Why Skipping Breakfast Is More Risky Than You Think

If your mornings as an adolescent consisted of your parents nagging you to eat breakfast, consider yourself lucky — breakfast really is one of the most important meals of the day, and skipping it is way riskier than you think. And according to a 2019 study in the Journal of the American College of Cardiology, skipping breakfast is linked with an increased risk of cardiovascular disease. Wei Bao, M.D., assistant professor of epidemiology at the University of Iowa's College of Public Health, and lead author of the study, explained to Insider, "Non-breakfast eaters had 87 percent higher risk of dying from cardiovascular disease."

Worse still, as Kristi King, a senior clinical dietitian at Texas Children's Hospital told Eat This, Not That!, if you don't eat in the morning, you're also probably at "higher risk of Type 2 diabetes, higher risk of obesity due to insulin resistance and hormone regulation, as well as increased risk for heart attacks and hypertension." Oh, and you're most likely depriving yourself of essential nutrients your body needs to power through the day, too.
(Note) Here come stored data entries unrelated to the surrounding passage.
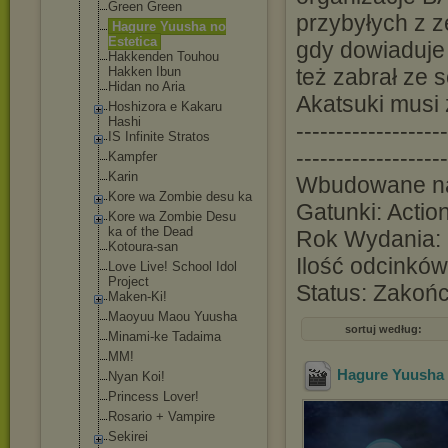
Green Green
przybyłych z z
Hagure Yuusha no
Estetica
gdy dowiaduje 
Hakkenden Touhou
Hakken Ibun
też zabrał ze
Hidan no Aria
Akatsuki musi 
Hoshizora e Kakaru
Hashi
-------------------
IS Infinite Stratos
-------------------
Kampfer
Karin
Wbudowane na
Kore wa Zombie desu ka
Gatunki: Actio
Kore wa Zombie Desu
ka of the Dead
Rok Wydania:
Kotoura-san
Ilość odcinków
Love Live! School Idol
Project
Status: Zakoń
Maken-Ki!
Maoyuu Maou Yuusha
sortuj według:
Minami-ke Tadaima
MM!
Hagure Yuusha n
Nyan Koi!
Princess Lover!
Rosario + Vampire
Sekirei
A nutritious breakfast can help fight off various diseases

But there's no point eating breakfast if you're not going to eat something that's nutritionally sound. For example, steel-cut oats are a great, healthy option. "A single cup of steel-cut oats contains about 12 grams of protein as well as beta-glucan, a viscous fiber that helps promote a feeling of fullness," Jim White, R.D., owner of Jim White Fitness & Nutrition Studios, told SHAPE. "It's also very rich in antioxidants to help protect heart health and reduce blood pressure." Eggs, Greek yogurt and fruit, and nut butter or avocado on toast are equally as good.

Ultimately, if you want to stop skipping breakfast, it's all about trying to make habit of eating when you wake up. "Start off with a light bite, such as a piece of fruit or low-fat yogurt," dietitian Alison Hornby recommended to the NHS. "After a while, your morning appetite will naturally increase, and you'll probably find you eat less throughout the day, including snacks," she continued.